Negative outlook for credit card deals

Credit card tranches continue to be viewed with caution by investors, who fear that the negative effects of an economic slowdown and credit squeeze on households have hardly begun to filter through yet.

In the UK credit card sector, rating agency Moody’s has forecast that ABS pools are likely to deteriorate in the coming months, in spite of the relatively stable credit card indicators reported for the month of June.

Card accounts are typically charged off after being delinquent for over 180 days, so reported charge-off levels lag significantly behind current visible economic stresses.

The negative outlook on the UK card sector from Moody’s is primarily driven by the challenging UK economic environment, increasing costs of living, decreased availability of credit, and high leverage levels of UK consumers.

Analysts note that UK households are the most heavily indebted in Europe, and overstretched borrowers are coping with big jumps in petrol prices, food price inflation and electricity and gas bills. Last week British Gas announced a 35% increase in gas prices to its retail customers, the single biggest increase ever recorded.

Limited primary market activity

In recent primary market activity, there was a Euro1bn publicly placed Small and Medium Sized Enterprises (SME) CLO deal backed by loans randomly selected from the HVB Luxembourg portfolio. The loans were highly diversified regionally and by industry. The Euro912m senior tranche, with a Weighted Average Life of 3 years, was priced at Euribor plus 100bp.

There was also a Euro1bn static pool German auto deal from Banque PSA Finance, with the Euro970m Triple A tranche priced at a 90bp spread over Euribor.

And in the CMBS sector there was a small Euro150m tap issue from Dutch issuer Vesteda Residential Funding, which printed at a 150bp spread for Triple A rated bonds. The five years average life was at the long end given current market conditions.

But most deals from European banks continue to be retained for repo collateral. The domestic Australian market is busier, with some originators willing to pay high coupons of around 110bp at the Triple A level in order to get deals away.
 

More writedowns from US and European banks

The latest round of write-offs by banks relating to subprime mortgages and CLOs have also strengthened the tendency among ABS investors to stay away from the market, and wait for any further bad news to emerge.

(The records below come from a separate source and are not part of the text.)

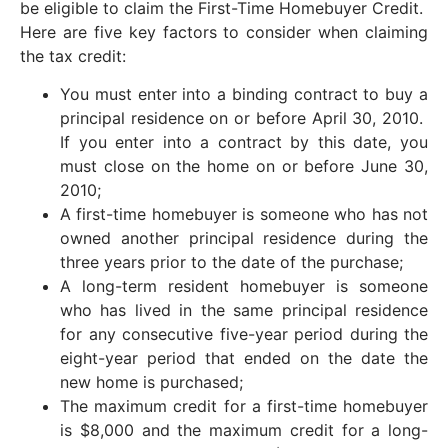
be eligible to claim the First-Time Homebuyer Credit.
Here are five key factors to consider when claiming
the tax credit:
You must enter into a binding contract to buy a
principal residence on or before April 30, 2010.
If you enter into a contract by this date, you
must close on the home on or before June 30,
2010;
A first-time homebuyer is someone who has not
owned another principal residence during the
three years prior to the date of the purchase;
A long-term resident homebuyer is someone
who has lived in the same principal residence
for any consecutive five-year period during the
eight-year period that ended on the date the
new home is purchased;
The maximum credit for a first-time homebuyer
is $8,000 and the maximum credit for a long-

The huge new writedowns recently announced by Merrill Lynch are a welcome sign that banks are aggressively moving to fully address the problems in their subprime and ABS CLO portfolios. In late July Merrill sold $30.6bn face value of CLOs to private equity house Lone Star for a purchase price of only $6.7bn, or 22% of face value.

Meanwhile the auction of assets from bankrupt Structured Investment Vehicle Cheyne Finance, which is being run by receivers Deloitte & Touche, failed to spark much interest at acceptable price levels.

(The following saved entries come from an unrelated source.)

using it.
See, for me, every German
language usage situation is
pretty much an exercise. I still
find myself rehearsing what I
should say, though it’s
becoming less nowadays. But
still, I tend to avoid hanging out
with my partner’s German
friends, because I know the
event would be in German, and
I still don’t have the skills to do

The portfolio of $5.86bn face value worth of bonds was split into eight risk buckets, with firm bids invited for each bucket. No bids were allowed on individual tranches. The Cheyne assets were heavily concentrated in structured credit, plus monoline wrapped ABS. With most investors sitting on the sidelines, only $1.23bn worth of bonds were sold. The rest have been put into a new vehicle named Gryphon.   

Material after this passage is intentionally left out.